Written by Lisa Ann de Garcia

Lisa Ann is passionate about equipping mothers and educators with the necessary tools to help children recover from cognitive disorders such as ADHD, anxiety, and dyslexia.

June 6, 2023

Before appropriate connections have been made in the brain between the senses and structures in the brain, it is difficult for the child to make sense of the word and is very difficult for him to pay attention (Gold, 2008).
Merzenich discovered that paying close attention is essential to long-term plastic changes in the brain and that neural connections can be altered only if there is full attention to what we do. He noticed that when we try to learn while having a divided attention, the brain maps created are not substantial (Doidge, 2007).
This means that even though right now you might not have great ability to attend or focus, but if you want to and you try, then you are putting in the effort that will allow for neurons to grow.

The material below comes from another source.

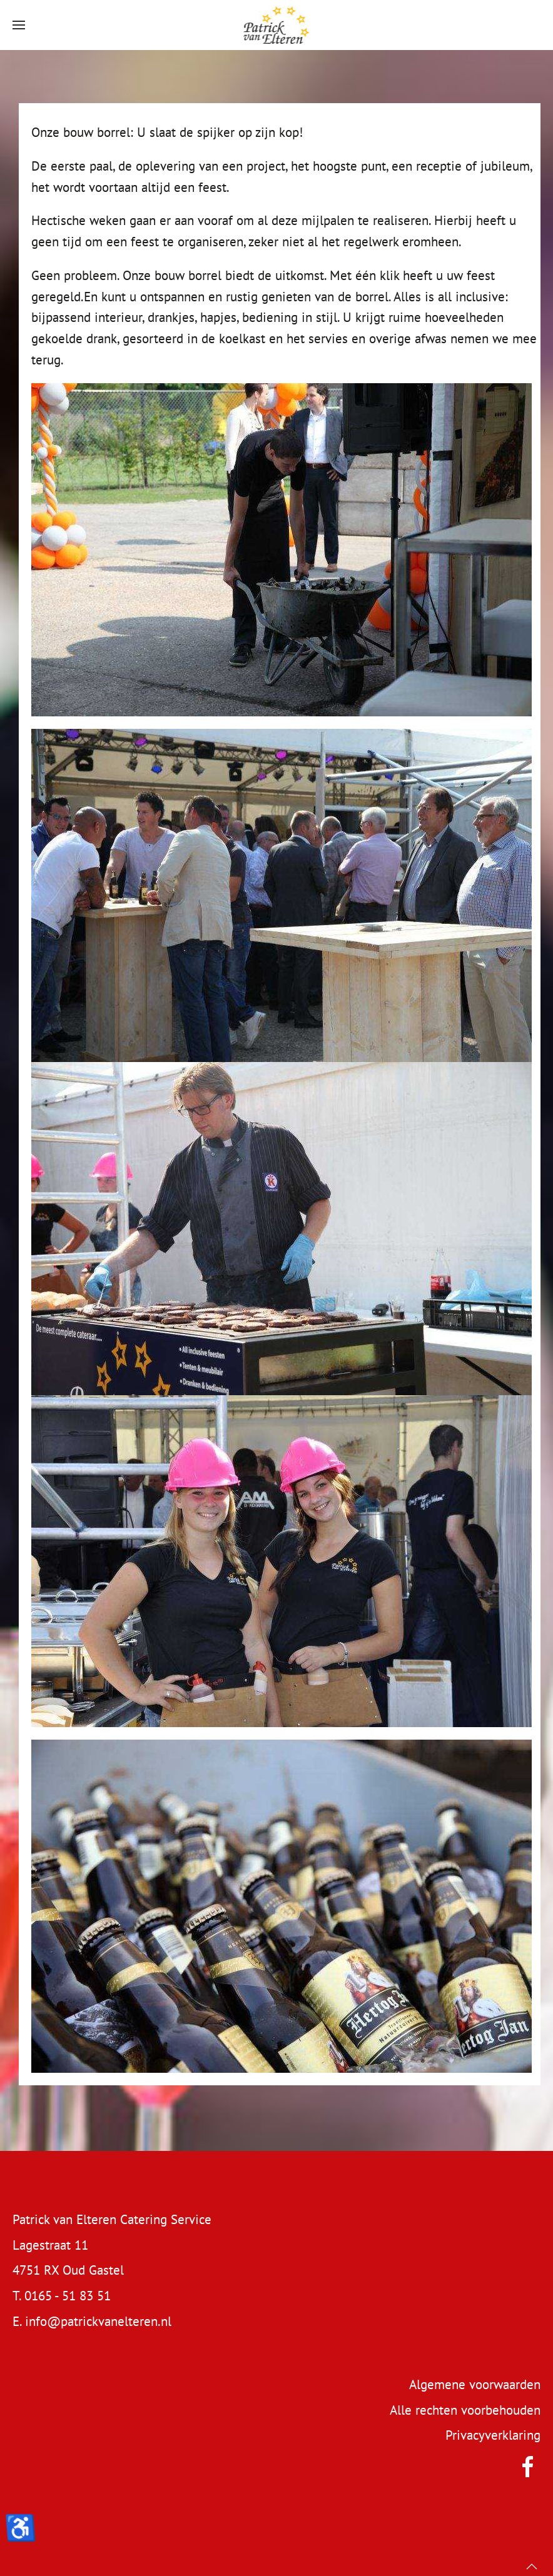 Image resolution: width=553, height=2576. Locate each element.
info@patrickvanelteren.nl (98, 2321)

If this act of trying is repeated on a consistent basis, like every day, then those nerve connections get stronger and the ability to focus and attend will improve. All of a sudden you will notice that it is not as difficult to pay attention as it once was.

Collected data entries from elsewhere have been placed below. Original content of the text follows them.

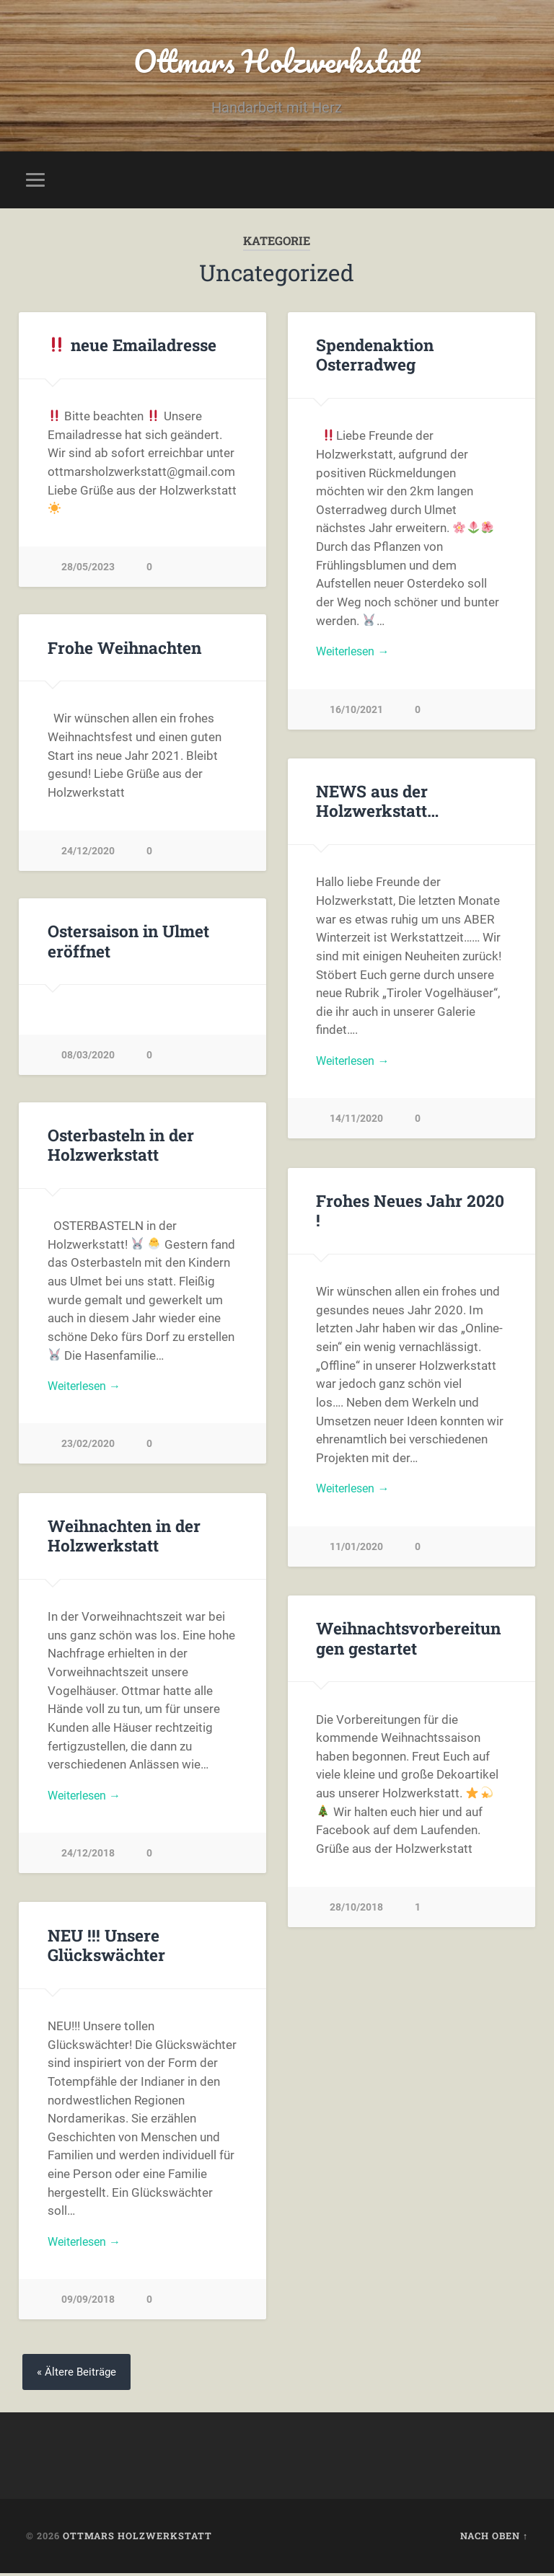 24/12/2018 (88, 1857)
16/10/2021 (356, 713)
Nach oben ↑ (494, 2538)
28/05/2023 (88, 569)
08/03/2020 (88, 1056)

This idea of attention being a necessary agent of change is now being used with many practitioners, such as Anat Baniel. Anat works with children with both physical challenges, such as Cerebral Palsy, and learning challenges, such as Autism. For both of these types of challenges, she states that the number one essential, of the nine that she has coined, that makes the most significant changes is “movement with attention.” She states that “the child’s ability to notice differences in what she sees, hears, tastes, smells, and feels in her moving body is at the heart of the brain’s capacity for creating new neuroconnections and pathways” (p. 30). Therefore, if we want to create changes in our brain maps either on a physical or academic level, significant attention to what we are learning is necessary (Baniel, 2012).
In preschool it is expected that children are only able to pay attention for just a few minutes, however as the child grows, so do the expectations. When children grow in age but their brains are not developing accordingly, they then begin to differentiate from their peers in their ability to attend to the lessons.